Offenbar ist man sich über alle Parteigrenzen hinweg einig:
Die Personenfreizügigkeit (PFZ) ist grundsätzlich etwas Schlechtes. Für
Rechtskonservative gehört die PFZ zur "linken Utopie", ist Bestandteil
der unumstösslichen "reinen Lehre". Für Teile der Linken ist sie ein
Instrument des Neoliberalismus, Freipass zum Freihandel mit billigem
"Humankapital". Alleine schon dieser Widerspruch müsste auf beiden
Seiten zu denken geben. Für Teile der Grünen ist die PFZ Ursache von
Umweltzerstörung anstatt Armutsmigration Folge fehlender
Verteilungsgerechtigkeit. Und für den ganzen Rest ist die PFZ ein notwendiges
Übel, eine Kröte, die man schlucken muss, wenn man die "bewährten
Bilateralen" nicht gefährden will, die der Schweiz innerhalb des
gemeinsamen Rechtsraumes der EU einen Sonderstatus einräumen. Dass die neu
gewonnenen Grundfreiheiten der EU, von welchen die PFZ eine ist, ein
verteidigungswürdiger Wert an sich sind, und dass ein gemeinsamer Rechtsraum
eine langsame Angleichung ungleicher Lebensbedingungen – einer wesentlichen
Ursache von Migration! – bezweckt, bleibt athematisch oder wird als "zentralistische Gleichmacherei"
diskreditiert.
Den Anti-Isolationisten und ihren Kommunikationsfachleuten
sei vorausgesagt: Europapolitische Abstimmungen lassen sich in Zukunft nicht
mehr mit PR-Phrasen gewinnen, sondern nur noch, wenn man endlich an der
bequemen und destruktiven Lebenslüge rüttelt, die Schweiz würde alles richtig
machen und alle anderen – vorab die EU – alles falsch. Anspruch der EU ist es,
gemeinsame Rahmenbedingungen zu schaffen, innerhalb welcher sich alle EuropäerInnen frei entfalten können
(wo bleibt unser konstruktiver Beitrag?). Dabei ist der europäische
Integrationsprozess eine Abfolge von Schritten, die in sich noch nicht perfekt
sind.
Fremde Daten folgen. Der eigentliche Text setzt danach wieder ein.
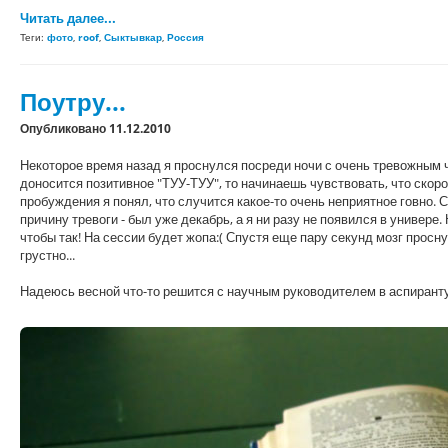
Читать далее...
Теги:
фото
,
roof
,
Сыктывкар
,
Россия
Поутру...
Опубликовано 11.12.2010
Некоторое время назад я проснулся посреди ночи с очень тревожным чу
доносится позитивное "ТУУ-ТУУ", то начинаешь чувствовать, что скоро
пробуждения я понял, что случится какое-то очень неприятное говно. 
причину тревоги - был уже декабрь, а я ни разу не появился в универе
чтобы так! На сессии будет жопа:( Спустя еще пару секунд мозг просн
грустно...
Надеюсь весной что-то решится с научным руководителем в аспиранту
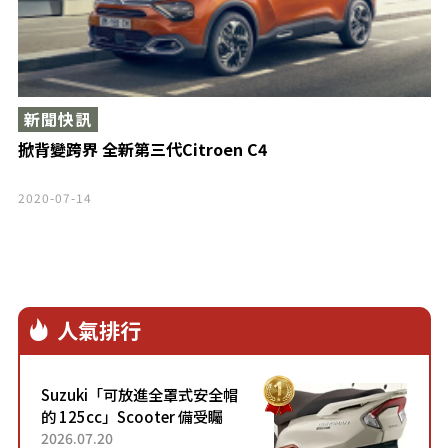
新聞快訊
掀背變跨界 全新第三代Citroen C4
2020-07-14
人氣排行
Suzuki「可放進全罩式安全帽
的 125cc」Scooter 備受矚
目！採用全新流線設計與各項
2026.07.20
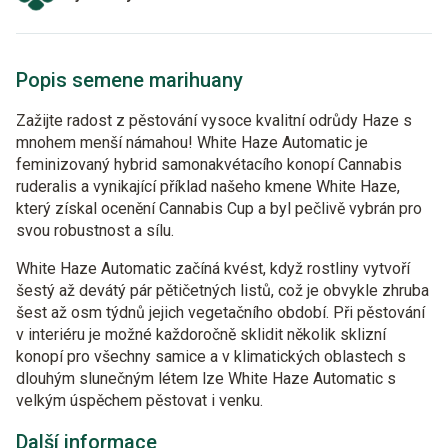
Popis semene marihuany
Zažijte radost z pěstování vysoce kvalitní odrůdy Haze s
mnohem menší námahou! White Haze Automatic je
feminizovaný hybrid samonakvétacího konopí Cannabis
ruderalis a vynikající příklad našeho kmene White Haze,
který získal ocenění Cannabis Cup a byl pečlivě vybrán pro
svou robustnost a sílu.
White Haze Automatic začíná kvést, když rostliny vytvoří
šestý až devátý pár pětičetných listů, což je obvykle zhruba
šest až osm týdnů jejich vegetačního období. Při pěstování
v interiéru je možné každoročně sklidit několik sklizní
konopí pro všechny samice a v klimatických oblastech s
dlouhým slunečným létem lze White Haze Automatic s
velkým úspěchem pěstovat i venku.
Další informace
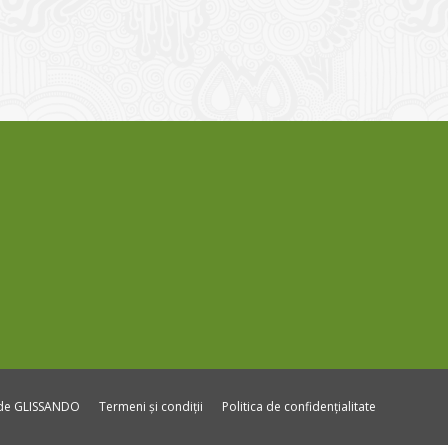
ide GLISSANDO
Termeni și condiții
Politica de confidențialitate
Daraus abzuleiten, das Projekt EU sei gescheitert, zeugt von einer überheblichen
Verkennung der Situation, die nur eine irrationale Reaktion zur Folge haben kann. Mit anderen Worten: Abstimmungsergebnisse sind nur so
gut wie die Sachverhalte, die man ihnen zugrunde legt.